* [EXERCISE] Pictures must not appear in your answer. Write out exactly the lines from the one with "Find all labels, buttons, inputs, and" through the last line of the entries below.

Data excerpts
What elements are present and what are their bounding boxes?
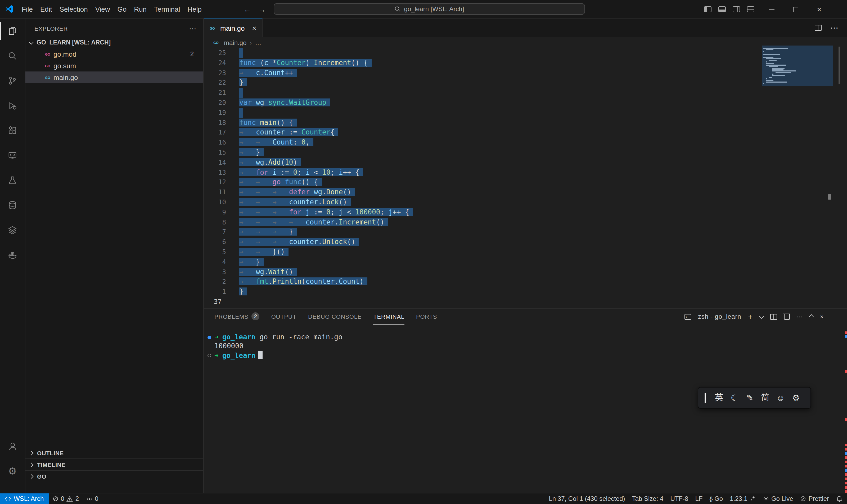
code-line[interactable]: 19 <box>204 108 847 118</box>
activity-remote-explorer[interactable] <box>0 143 25 168</box>
breadcrumb-file[interactable]: main.go <box>224 39 247 46</box>
editor-more-icon[interactable]: ⋯ <box>830 23 839 33</box>
tab-main-go[interactable]: GO main.go × <box>204 19 263 37</box>
activity-search[interactable] <box>0 43 25 68</box>
cursor-position[interactable]: Ln 37, Col 1 (430 selected) <box>549 495 625 502</box>
ime-settings-icon[interactable]: ⚙ <box>788 393 804 403</box>
close-window-button[interactable]: × <box>807 0 831 19</box>
activity-testing[interactable] <box>0 168 25 193</box>
code-line[interactable]: 37 <box>204 297 847 307</box>
toggle-secondary-sidebar-icon[interactable] <box>733 6 740 12</box>
code-line[interactable]: 5→ → }() <box>204 247 847 257</box>
split-editor-icon[interactable] <box>815 25 822 31</box>
notifications[interactable] <box>836 495 843 502</box>
terminal-content[interactable]: ➜go_learn go run -race main.go1000000➜go… <box>204 325 847 493</box>
activity-database[interactable] <box>0 193 25 218</box>
file-row-go-mod[interactable]: GO go.mod 2 <box>25 48 203 60</box>
ime-pen-icon[interactable]: ✎ <box>742 393 758 403</box>
customize-layout-icon[interactable] <box>747 6 754 12</box>
command-center[interactable]: go_learn [WSL: Arch] <box>274 3 585 15</box>
ime-halfwidth-icon[interactable]: ☾ <box>727 393 742 403</box>
activity-run-debug[interactable] <box>0 93 25 118</box>
activity-extensions[interactable] <box>0 118 25 143</box>
terminal-shell-label[interactable]: zsh - go_learn <box>698 313 741 320</box>
tab-size[interactable]: Tab Size: 4 <box>632 495 664 502</box>
code-line[interactable]: 10→ → → counter.Lock() <box>204 197 847 208</box>
menu-file[interactable]: File <box>18 5 37 13</box>
command-decoration-icon[interactable] <box>208 336 211 339</box>
terminal-dropdown-icon[interactable] <box>759 313 764 319</box>
kill-terminal-icon[interactable] <box>784 314 790 320</box>
code-line[interactable]: 20var wg sync.WaitGroup <box>204 98 847 108</box>
menu-view[interactable]: View <box>92 5 114 13</box>
code-line[interactable]: 14→ wg.Add(10) <box>204 158 847 168</box>
panel-more-icon[interactable]: ⋯ <box>797 313 803 320</box>
tab-problems[interactable]: PROBLEMS 2 <box>214 309 260 325</box>
menu-go[interactable]: Go <box>114 5 130 13</box>
ports-status[interactable]: 0 <box>83 493 102 504</box>
forward-arrow-icon[interactable]: → <box>258 5 266 14</box>
restore-button[interactable] <box>783 0 807 19</box>
code-line[interactable]: 3→ wg.Wait() <box>204 267 847 277</box>
activity-docker[interactable] <box>0 242 25 267</box>
ime-emoji-icon[interactable]: ☺ <box>773 393 788 402</box>
new-terminal-icon[interactable]: + <box>748 312 753 321</box>
code-line[interactable]: 15→ } <box>204 148 847 158</box>
ime-language-mode[interactable]: 英 <box>711 392 727 403</box>
eol[interactable]: LF <box>695 495 702 502</box>
go-live[interactable]: Go Live <box>763 495 793 502</box>
code-lines[interactable]: 2524func (c *Counter) Increment() {23→ c… <box>204 48 847 307</box>
command-decoration-icon[interactable] <box>208 354 211 357</box>
code-line[interactable]: 22} <box>204 78 847 88</box>
code-line[interactable]: 24func (c *Counter) Increment() { <box>204 58 847 68</box>
code-line[interactable]: 21 <box>204 88 847 98</box>
activity-layers[interactable] <box>0 218 25 242</box>
section-outline[interactable]: OUTLINE <box>25 447 203 458</box>
explorer-more-icon[interactable]: ⋯ <box>189 24 197 33</box>
menu-terminal[interactable]: Terminal <box>150 5 184 13</box>
code-line[interactable]: 23→ c.Count++ <box>204 68 847 78</box>
code-line[interactable]: 17→ counter := Counter{ <box>204 128 847 138</box>
tree-root-folder[interactable]: GO_LEARN [WSL: ARCH] <box>25 37 203 48</box>
tab-ports[interactable]: PORTS <box>416 309 437 325</box>
problems-status[interactable]: 0 2 <box>49 493 83 504</box>
go-version[interactable]: 1.23.1 <box>730 495 756 502</box>
code-line[interactable]: 16→ → Count: 0, <box>204 138 847 148</box>
code-line[interactable]: 6→ → → counter.Unlock() <box>204 237 847 247</box>
file-row-go-sum[interactable]: GO go.sum <box>25 60 203 71</box>
code-line[interactable]: 8→ → → → counter.Increment() <box>204 217 847 228</box>
tab-debug-console[interactable]: DEBUG CONSOLE <box>308 309 362 325</box>
section-timeline[interactable]: TIMELINE <box>25 458 203 470</box>
code-line[interactable]: 2→ fmt.Println(counter.Count) <box>204 277 847 287</box>
activity-accounts[interactable] <box>0 434 25 458</box>
code-line[interactable]: 4→ } <box>204 257 847 267</box>
menu-run[interactable]: Run <box>130 5 150 13</box>
split-terminal-icon[interactable] <box>770 314 777 320</box>
menu-help[interactable]: Help <box>184 5 205 13</box>
toggle-sidebar-icon[interactable] <box>704 6 711 12</box>
code-line[interactable]: 11→ → → defer wg.Done() <box>204 187 847 197</box>
section-go[interactable]: GO <box>25 470 203 482</box>
activity-settings[interactable]: ⚙ <box>0 458 25 483</box>
code-line[interactable]: 13→ for i := 0; i < 10; i++ { <box>204 167 847 178</box>
code-line[interactable]: 1} <box>204 287 847 297</box>
code-line[interactable]: 18func main() { <box>204 118 847 128</box>
code-line[interactable]: 25 <box>204 48 847 58</box>
remote-indicator[interactable]: WSL: Arch <box>0 493 49 504</box>
activity-source-control[interactable] <box>0 68 25 93</box>
prettier[interactable]: Prettier <box>800 495 829 502</box>
code-line[interactable]: 9→ → → for j := 0; j < 100000; j++ { <box>204 208 847 218</box>
maximize-panel-icon[interactable] <box>809 314 814 319</box>
minimize-button[interactable] <box>760 0 783 19</box>
code-line[interactable]: 7→ → → } <box>204 228 847 237</box>
tab-terminal[interactable]: TERMINAL <box>373 309 404 325</box>
menu-edit[interactable]: Edit <box>37 5 56 13</box>
breadcrumb-more[interactable]: … <box>255 39 261 46</box>
tab-output[interactable]: OUTPUT <box>271 309 296 325</box>
file-row-main-go[interactable]: GO main.go <box>25 71 203 83</box>
activity-explorer[interactable] <box>0 19 25 43</box>
code-line[interactable]: 12→ → go func() { <box>204 178 847 188</box>
toggle-panel-icon[interactable] <box>718 6 726 12</box>
close-tab-icon[interactable]: × <box>252 24 256 32</box>
ime-simplified-chinese[interactable]: 简 <box>758 392 773 403</box>
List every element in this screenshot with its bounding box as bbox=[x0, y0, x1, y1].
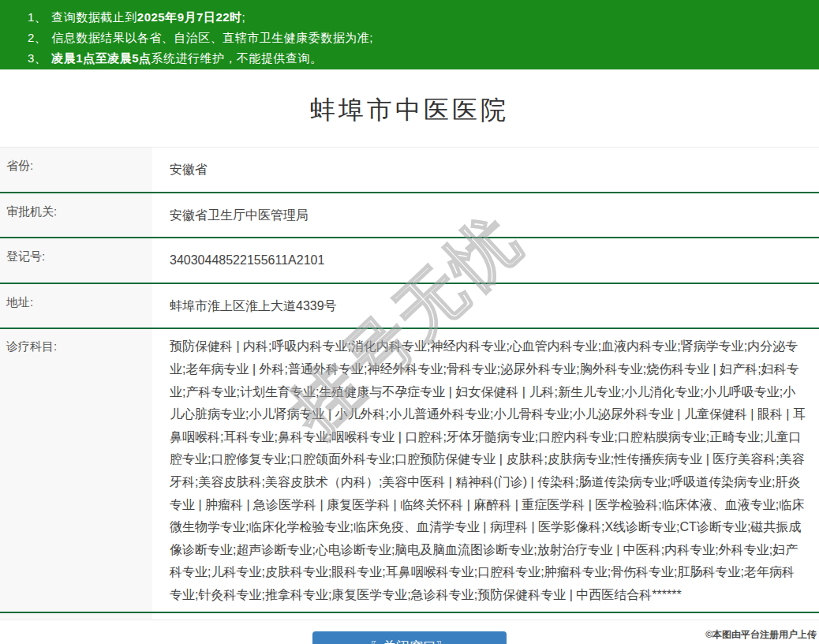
notice-number: 3、 bbox=[28, 51, 47, 65]
table-footer-stub bbox=[0, 613, 819, 620]
table-row-departments: 诊疗科目: 预防保健科 | 内科;呼吸内科专业;消化内科专业;神经内科专业;心血… bbox=[0, 329, 819, 612]
row-value: 预防保健科 | 内科;呼吸内科专业;消化内科专业;神经内科专业;心血管内科专业;… bbox=[152, 329, 819, 611]
hospital-info-table: 省份: 安徽省 审批机关: 安徽省卫生厅中医管理局 登记号: 340304485… bbox=[0, 147, 819, 620]
row-label: 省份: bbox=[0, 148, 152, 192]
notice-text-bold: 凌晨1点至凌晨5点 bbox=[51, 51, 151, 65]
table-row-address: 地址: 蚌埠市淮上区淮上大道4339号 bbox=[0, 284, 819, 330]
notice-text: 信息数据结果以各省、自治区、直辖市卫生健康委数据为准; bbox=[51, 31, 373, 44]
close-window-button[interactable]: 〖关闭窗口〗 bbox=[312, 631, 507, 644]
row-value: 安徽省卫生厅中医管理局 bbox=[152, 193, 819, 238]
row-label: 地址: bbox=[0, 284, 152, 328]
table-row-province: 省份: 安徽省 bbox=[0, 148, 819, 193]
notice-item-1: 1、查询数据截止到2025年9月7日22时; bbox=[28, 7, 819, 28]
notice-text: 查询数据截止到 bbox=[51, 10, 137, 24]
notice-number: 1、 bbox=[28, 10, 47, 24]
row-label: 登记号: bbox=[0, 238, 152, 283]
image-credit: ©本图由平台注册用户上传 bbox=[705, 628, 817, 642]
notice-text-bold: 2025年9月7日22时 bbox=[137, 10, 242, 24]
table-row-approval-authority: 审批机关: 安徽省卫生厅中医管理局 bbox=[0, 193, 819, 239]
button-area: 〖关闭窗口〗 bbox=[0, 631, 819, 644]
notice-item-2: 2、信息数据结果以各省、自治区、直辖市卫生健康委数据为准; bbox=[28, 28, 819, 48]
row-label: 审批机关: bbox=[0, 193, 152, 238]
notice-text: 系统进行维护，不能提供查询。 bbox=[151, 51, 323, 65]
row-label: 诊疗科目: bbox=[0, 329, 152, 611]
notice-item-3: 3、凌晨1点至凌晨5点系统进行维护，不能提供查询。 bbox=[28, 48, 819, 69]
table-row-registration-number: 登记号: 34030448522155611A2101 bbox=[0, 238, 819, 284]
notice-number: 2、 bbox=[28, 31, 47, 44]
row-value: 34030448522155611A2101 bbox=[152, 238, 819, 283]
row-value: 安徽省 bbox=[152, 148, 819, 192]
notice-banner: 1、查询数据截止到2025年9月7日22时; 2、信息数据结果以各省、自治区、直… bbox=[0, 0, 819, 69]
notice-text: ; bbox=[242, 10, 246, 24]
row-value: 蚌埠市淮上区淮上大道4339号 bbox=[152, 284, 819, 328]
page-title: 蚌埠市中医医院 bbox=[0, 93, 819, 128]
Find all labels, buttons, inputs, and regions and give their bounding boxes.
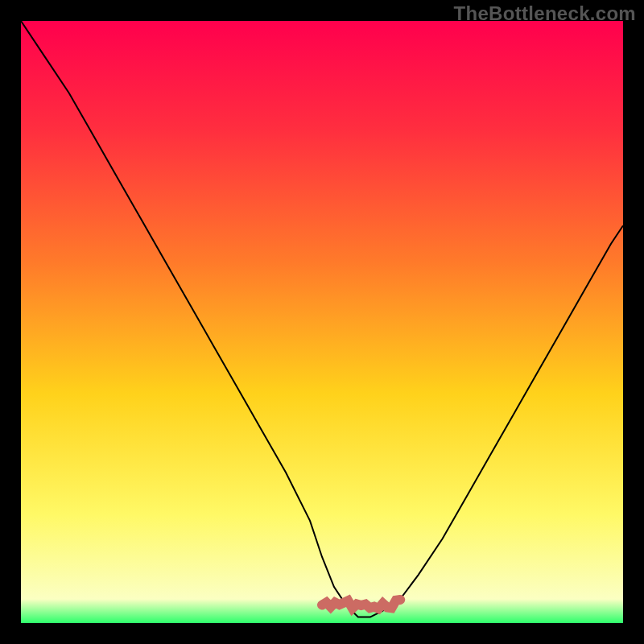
chart-frame: TheBottleneck.com [0,0,644,644]
chart-svg [21,21,623,623]
chart-background [21,21,623,623]
chart-plot-area [21,21,623,623]
watermark-text: TheBottleneck.com [454,2,636,25]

* [THE COMPLETED TASK]
Find all labels, buttons, inputs, and regions and give their bounding boxes.
chart-frame: TheBottleneck.com [0,0,644,644]
chart-svg [21,21,623,623]
chart-background [21,21,623,623]
chart-plot-area [21,21,623,623]
watermark-text: TheBottleneck.com [454,2,636,25]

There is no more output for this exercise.